Swiss or French School, circa 1790

PORTRAIT OF AN ELEGANT FAMILY IN A COURTYARD


watercolor with gouache highlights over graphite on vellum

15 1/2 by 12 1/4 in.; 39.5 by 31 cm


Sigismond Bardac, Paris
His sale, Paris, Galerie Georges Petit, 10-11 May 1920, lot 2 (with a note listing prior attributions to Etienne-Charles Le Guay and to Jean-Baptiste Augustin)
With Seligmann and Wildenstein, 1923
Mortimer L. Schiff
Thence by descent to John M. Schiff
His deceased sale, London, Sotheby's, 1 July 1991, lot 38 (as French School, circa 1790)
There acquired
L. Boissonnas, Wolfgang-Adam Töpffer, Lausanne 1996, p. 81, reproduced in color p. 80 (as Attributed to Töpffer)

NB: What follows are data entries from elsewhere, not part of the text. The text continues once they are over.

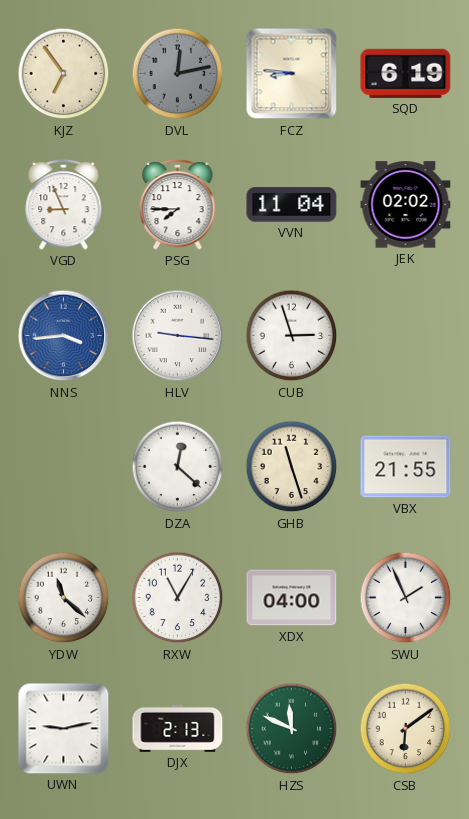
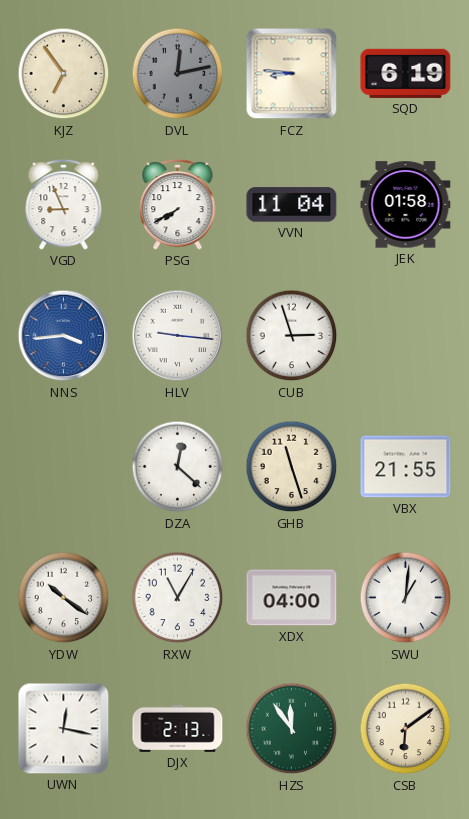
PSG: 7:45 -> 7:40
JEK: 02:02 -> 01:58
YDW: 11:22 -> 10:21
SWU: 1:56 -> 1:01
UWN: 9:13 -> 12:17
HZS: 11:49 -> 11:54
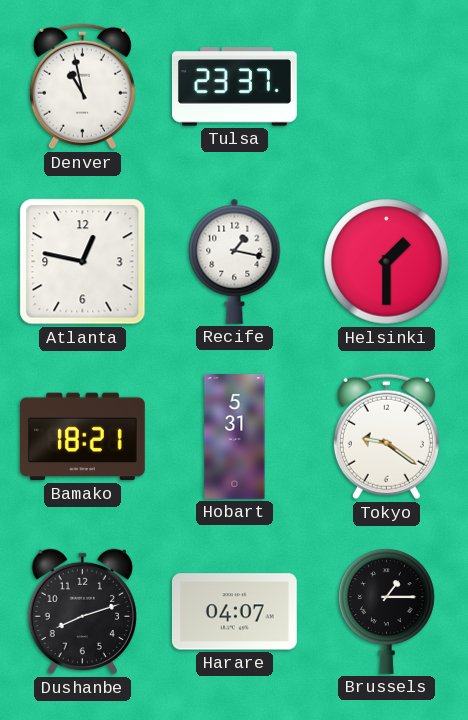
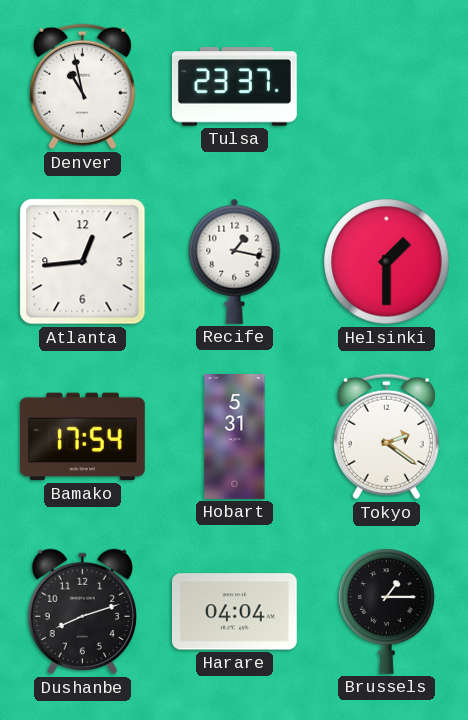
Atlanta: 12:47 -> 12:44
Bamako: 18:21 -> 17:54
Tokyo: 9:21 -> 2:21
Harare: 04:07 -> 04:04
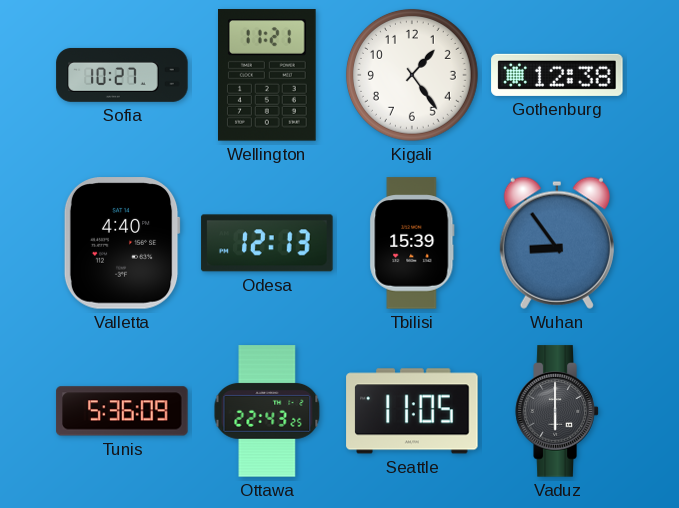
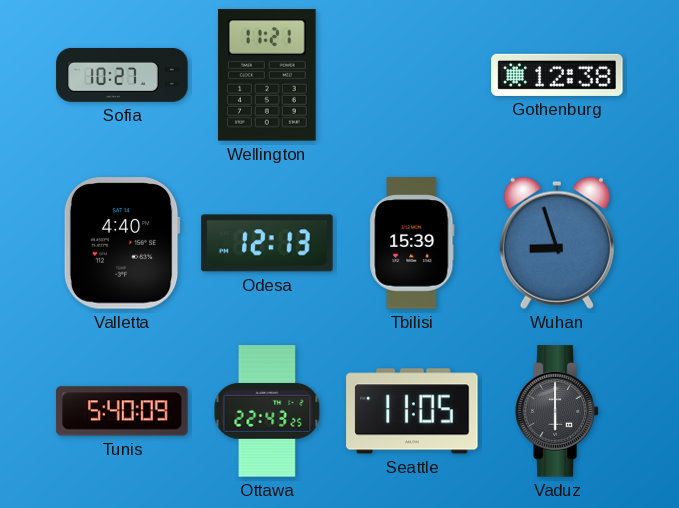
Kigali: 1:24 -> none
Wuhan: 8:54 -> 8:57
Tunis: 5:36 -> 5:40
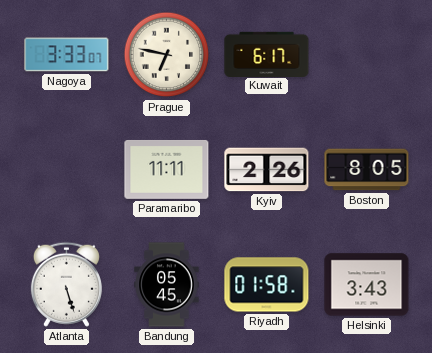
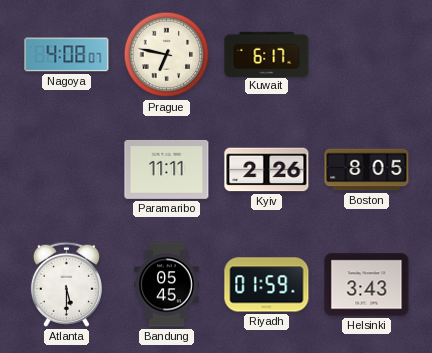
Nagoya: 3:33 -> 4:08
Atlanta: 5:27 -> 5:30
Riyadh: 01:58 -> 01:59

Though the identity of the artist who created this lovely family portrait is unknown, the watercolor is stylistically similar to the works of Wolfgang Adam Töpffer (1766 - 1847) in the late 1780s/1790. His early style, developed in Paris in the years before the French Revolution, is picturesque, with influences from Dutch genre painting and country landscapes. He returned to Paris in 1804 and worked on commission for Maria Feodorovna, Mother Empress of Russia and Empress Joséphine, and was the latter's art instructor. In fact it has been previously suggested that the sitters here are Joséphine with her first husband, Alexandre de Beauharnais (1760 - 1794), their children Eugene (b. 1781) and Hortense (b. 1783), and a Black nursemaid. However, the style of execution of the watercolor, which must date to circa 1790, and the ages of the children depicted here are not compatible with that identification.1 The family is likely a very fashionable French one, however, as they wear English style clothing, popular in late-1780s in France. The little boy wears an English-style light cotton skeleton suit, the lady wears a white muslin dress inspired by English trade in the West Indies, and the gentleman wears powdered hair and wide lapels, both French exaggerations of English style.


1. The children would have been 9 and 7 in 1790; the baby is too young for this identification to make sense. See L. Boissonnas 1996, p. 81.